Le temps de construire notre nouvel espace de travail, il faut que nous nous attendions à ce que le marché de l’édition soit soumis à des soubresauts. L’incertitude quant aux approvisionnements de papier pourrait malheureusement avoir aussi des conséquences du côté de l’offre d’impression offset. C’est à l’aune d’informations obtenues d’une banque canadienne que nous pressentons une probable réduction de l’offre traditionnelle et une accélération du transfert des commandes vers l’impression laser et jet d’encre, ce phénomène étant déjà enclenché depuis quelques années.

Répétons-le, il faut repenser notre modèle et voir plus loin et plus grand !

Restons constructifs !

Nous ne connaissons ni la durée ni la portée exacte de cette crise d’un genre nouveau. Elle sera sans doute passagère, comme toutes celles qui l’ont précédée. L’espèce humaine a surmonté tellement de remises en question, bien plus graves que celle-ci. Nous ne voyons pas pourquoi nous resterions indéfiniment bloqués dans cette impasse. Comme l’écrivait Jean-Jacques Rousseau : « Les bornes du possible [..] sont moins étroites que nous ne pensons : ce sont nos faiblesses, nos vices et nos préjugés qui les rétrécissent. »

Notre problème aujourd’hui s’appelle l’absence de vision. C’est vrai dans beaucoup de domaines. Les racines de notre mal plongent dans notre difficulté à penser collectivement une autre façon de vivre ensemble, de construire un destin commun et de travailler à un monde meilleur pour nos enfants. Ce n’est pas simple de lâcher la rampe du passé et de se lancer dans une nouvelle approche où les repères n’existent pas encore et c’est pourtant ce que nous devons entreprendre.

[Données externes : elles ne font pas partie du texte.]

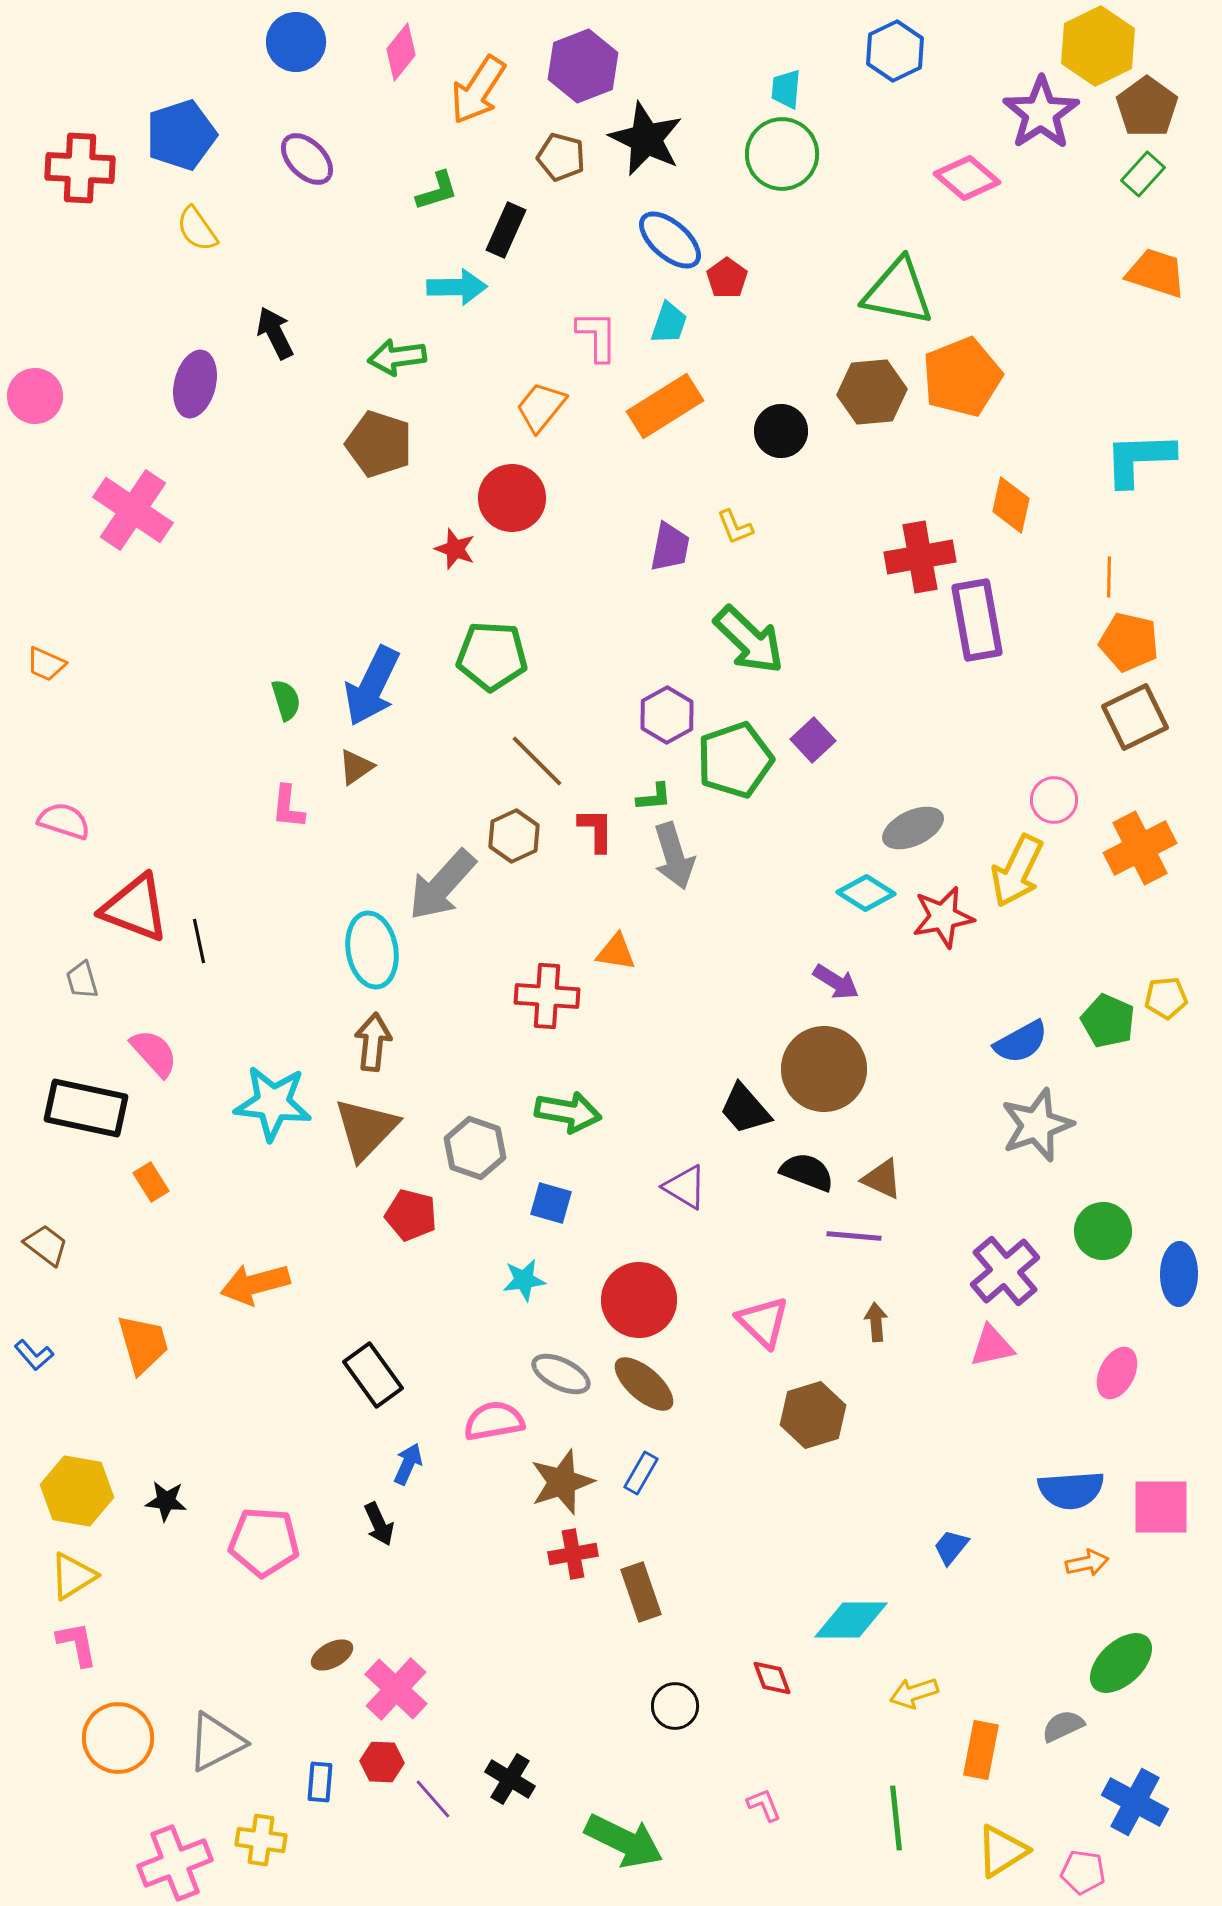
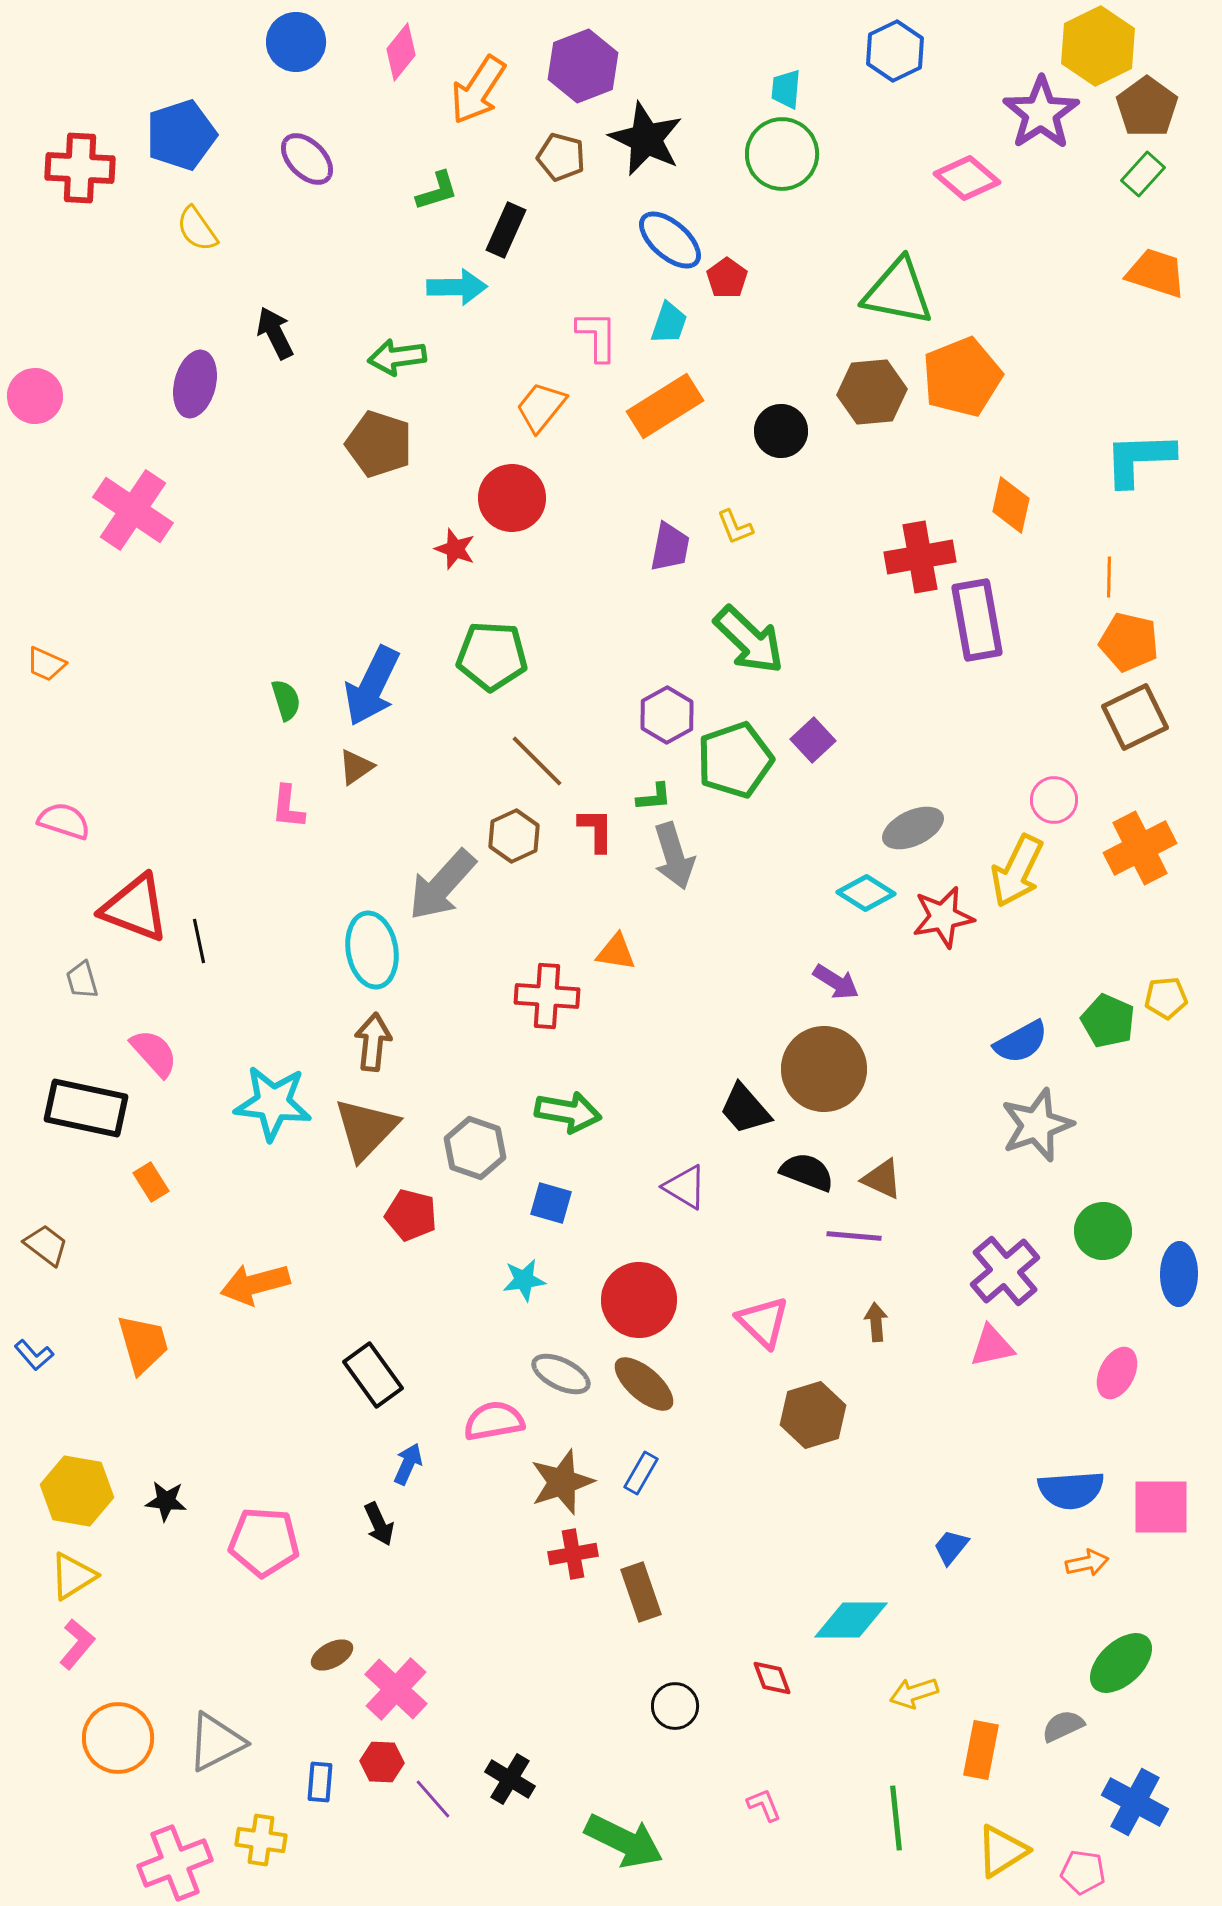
pink L-shape at (77, 1644): rotated 51 degrees clockwise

C’est pourquoi, chez Rapido, nous sommes convaincus qu’une véritable opportunité s’ouvre. Nous entrons dans une période de profonde remise en question. C’est ainsi que nous pourrons construire un modèle différent pour succéder enfin à celui de la société de consommation. La première étape consiste dès maintenant à réduire tous les gaspillages. La suivante sera de repenser la chaîne de distribution. Entendons-nous bien, il s’agit de la repenser, pas de la mettre à terre, ce qui pourrait survenir sous la contrainte si nous ne prenons pas les choses en main dès maintenant. Avec notre offre EasyRapido nous entamons un chemin qui va dans ce sens.

Participer à l’élaboration d’un modèle qui transformera l’organisation de notre secteur pour le rendre finalement plus pérenne, c’est la mission que nous nous sommes donnée. Rapido inscrit sa démarche dans la durée avec la volonté de conserver son savoir-faire, notre métier de producteurs de livres, au sein de notre famille pour une génération de plus (ce sera la troisième). De plus, avec notre moyenne d’âge de trente ans, dans un métier où les jeunes sont devenus aussi rares que les caribous sur le Mont Albert, notre compagnie se positionne de façon idéale pour les grands et longs changements qui s’annoncent. Nous sommes persuadés que c’est en inventant davantage de solutions innovantes pour nos clients que nous bâtirons ensemble un monde moins énergivore, plus durable et davantage porteur de sens.